The new labour contract law in Japan stipulates that any employee, full- or part-time, be made permanent if (s)he so wishes after five years of service. Needless to explain, the spirit of this law is to stabilise employment and thus to solidate the status of those employees previously on temporary, fixed-term contracts. Regrettably, however, there are many, albeit not most, employers wishing to circumnavigate this law by hiring temporary employees on contracts shorter than five years, at the end of which these employees are forced to leave, not because their jobs disappear but simply to preclude them from legitimate contractual extension, replacing them with a new batch who are again offered the same fate. Obviously, these employers disrespect the spirit of the law.

Kochi Prefectural University is one of these questionable employers. Recently, however, the court of law dismissed the suit against the university. The ruling failed to heed the official warning statement by the Ministry of Health and Labour that termination and replacement of workers on temporary contracts in an attempt to prevent their conversion to more permanent status, be regarded inappropriate.
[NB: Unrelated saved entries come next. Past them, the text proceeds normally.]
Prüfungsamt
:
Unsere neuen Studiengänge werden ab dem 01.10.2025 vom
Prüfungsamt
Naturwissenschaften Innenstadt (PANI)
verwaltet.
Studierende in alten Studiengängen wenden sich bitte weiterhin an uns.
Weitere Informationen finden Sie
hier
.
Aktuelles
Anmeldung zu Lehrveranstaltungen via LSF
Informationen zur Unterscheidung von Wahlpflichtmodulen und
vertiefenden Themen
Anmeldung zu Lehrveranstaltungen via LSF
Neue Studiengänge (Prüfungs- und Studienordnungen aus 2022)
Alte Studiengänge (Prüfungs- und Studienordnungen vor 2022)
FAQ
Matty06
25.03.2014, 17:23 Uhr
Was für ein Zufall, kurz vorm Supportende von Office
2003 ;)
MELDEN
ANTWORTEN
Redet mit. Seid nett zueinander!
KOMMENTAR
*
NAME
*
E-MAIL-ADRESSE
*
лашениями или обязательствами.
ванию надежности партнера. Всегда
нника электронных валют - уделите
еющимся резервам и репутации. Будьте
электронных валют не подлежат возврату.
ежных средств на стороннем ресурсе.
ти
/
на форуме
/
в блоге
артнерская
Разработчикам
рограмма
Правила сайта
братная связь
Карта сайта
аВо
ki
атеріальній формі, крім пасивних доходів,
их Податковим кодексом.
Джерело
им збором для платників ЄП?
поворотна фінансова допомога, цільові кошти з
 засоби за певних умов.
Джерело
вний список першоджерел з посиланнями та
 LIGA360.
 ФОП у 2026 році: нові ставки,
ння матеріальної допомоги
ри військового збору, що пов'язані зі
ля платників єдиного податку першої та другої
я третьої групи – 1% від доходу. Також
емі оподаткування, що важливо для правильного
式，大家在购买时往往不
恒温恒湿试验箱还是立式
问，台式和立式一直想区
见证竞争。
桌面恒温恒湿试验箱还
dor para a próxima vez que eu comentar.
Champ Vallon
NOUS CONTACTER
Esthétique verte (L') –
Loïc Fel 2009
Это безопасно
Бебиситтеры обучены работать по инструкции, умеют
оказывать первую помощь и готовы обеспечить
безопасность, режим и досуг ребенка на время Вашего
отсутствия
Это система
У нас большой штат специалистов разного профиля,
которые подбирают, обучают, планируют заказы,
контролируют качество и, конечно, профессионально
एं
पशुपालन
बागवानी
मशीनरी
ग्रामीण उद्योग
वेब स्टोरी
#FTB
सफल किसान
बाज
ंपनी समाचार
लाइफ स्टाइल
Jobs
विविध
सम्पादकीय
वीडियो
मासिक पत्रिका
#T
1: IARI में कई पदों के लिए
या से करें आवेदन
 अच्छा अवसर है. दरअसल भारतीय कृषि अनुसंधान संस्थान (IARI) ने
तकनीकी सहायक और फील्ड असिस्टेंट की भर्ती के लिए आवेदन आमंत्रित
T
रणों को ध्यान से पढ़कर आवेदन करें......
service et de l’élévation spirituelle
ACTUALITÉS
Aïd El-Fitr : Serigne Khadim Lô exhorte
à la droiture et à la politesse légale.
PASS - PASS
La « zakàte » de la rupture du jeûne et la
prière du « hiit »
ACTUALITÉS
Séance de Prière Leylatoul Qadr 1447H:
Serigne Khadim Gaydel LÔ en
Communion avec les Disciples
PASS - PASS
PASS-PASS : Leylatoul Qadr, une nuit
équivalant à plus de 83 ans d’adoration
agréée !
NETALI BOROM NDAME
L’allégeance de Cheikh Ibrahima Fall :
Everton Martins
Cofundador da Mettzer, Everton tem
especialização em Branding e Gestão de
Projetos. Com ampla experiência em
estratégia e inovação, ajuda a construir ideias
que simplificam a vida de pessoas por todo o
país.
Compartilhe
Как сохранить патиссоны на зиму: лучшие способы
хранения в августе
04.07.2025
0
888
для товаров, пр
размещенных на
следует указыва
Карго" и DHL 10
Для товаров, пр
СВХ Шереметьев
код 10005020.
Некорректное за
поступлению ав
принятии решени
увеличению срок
We, alongside all workers and unions in Japan, are gravely concerned if this recent court injustice establishes a precedent of failure to enforce the labour contract law.

In labour-related cases, judicial inactivism invariably sides with the abusive employers at the expense of the abused employees. It is the working public, however, whose tax money feeds the legal system, the court of law and those very judges who persistently issue worker-unfriendly rulings. True that legal justice must remain politically neutral. Untrue that legal justice must remain indifferent to the wellbeing of the tax-paying public. Much like any other public servants, judges must also learn to act on behalf of all of us, the working general public, not exclusively on behalf of the rich and the ruthless.
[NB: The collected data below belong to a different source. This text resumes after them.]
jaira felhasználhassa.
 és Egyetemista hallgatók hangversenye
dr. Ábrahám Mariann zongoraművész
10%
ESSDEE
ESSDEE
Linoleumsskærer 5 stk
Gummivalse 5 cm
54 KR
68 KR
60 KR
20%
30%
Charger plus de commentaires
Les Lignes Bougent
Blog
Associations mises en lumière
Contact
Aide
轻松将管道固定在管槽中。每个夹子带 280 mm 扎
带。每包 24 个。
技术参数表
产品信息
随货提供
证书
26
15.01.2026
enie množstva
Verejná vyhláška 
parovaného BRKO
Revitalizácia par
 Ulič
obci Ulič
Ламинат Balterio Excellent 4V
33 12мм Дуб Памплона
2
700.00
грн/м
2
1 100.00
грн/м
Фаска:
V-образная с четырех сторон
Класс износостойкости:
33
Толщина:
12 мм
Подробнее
The world today suffers growing socioeconomic disparity. Japan is no exception. Not surprisingly, a society with an incompetent legal justice system proves defenseless against the landslide of inequality. Japan’s gender wage disparity (as much as 27 percent in 2016),
much of which owes to the discrimination against temps and part-timers, should be largely attributed to the country’s judicial ineptitude.

The Gender Gap Index, wherein Japan has defaced its ostensibly civilised national facade by earning the shocking 114th place out of the 144 participant countries worldwide, highlights the magnitude and the seriousness of socioeconomic inequality in the troubled nation. Whodunit: the lawmakers, the government, or the judiciary? Surely the Dishonest Abe administration is amongst the worst in postwar Japan, albeit not necessarily amongst the worst on the lonely planet. True that thieves and pervs have held high-powered positions in the government which, however, is pandemic worldwide, even including the White House and the Federal Supreme Court. Contrarily, the Japanese court of law is indeed an endangered species against the global standards, lucky if counted among the best 114 in the contemporary world.

Hence Japanese legal injustice is not only national disgrace, but a formidable obstacle to the nation’s economic wellbeing and growth by hindering socioeconomic equality. The ultimate responsibility rests on the shoulders of all nationals, in that the national public opinions have traditionally been unduly lenient to the legal justice system compared to their outspokenness at the national politics and the government. The recent unjust ruling shall hopefully trigger the belated national and international public criticism against Japan’s judicial incompetence, which has long been undeserving of the nation’s ostensible “developed country” status.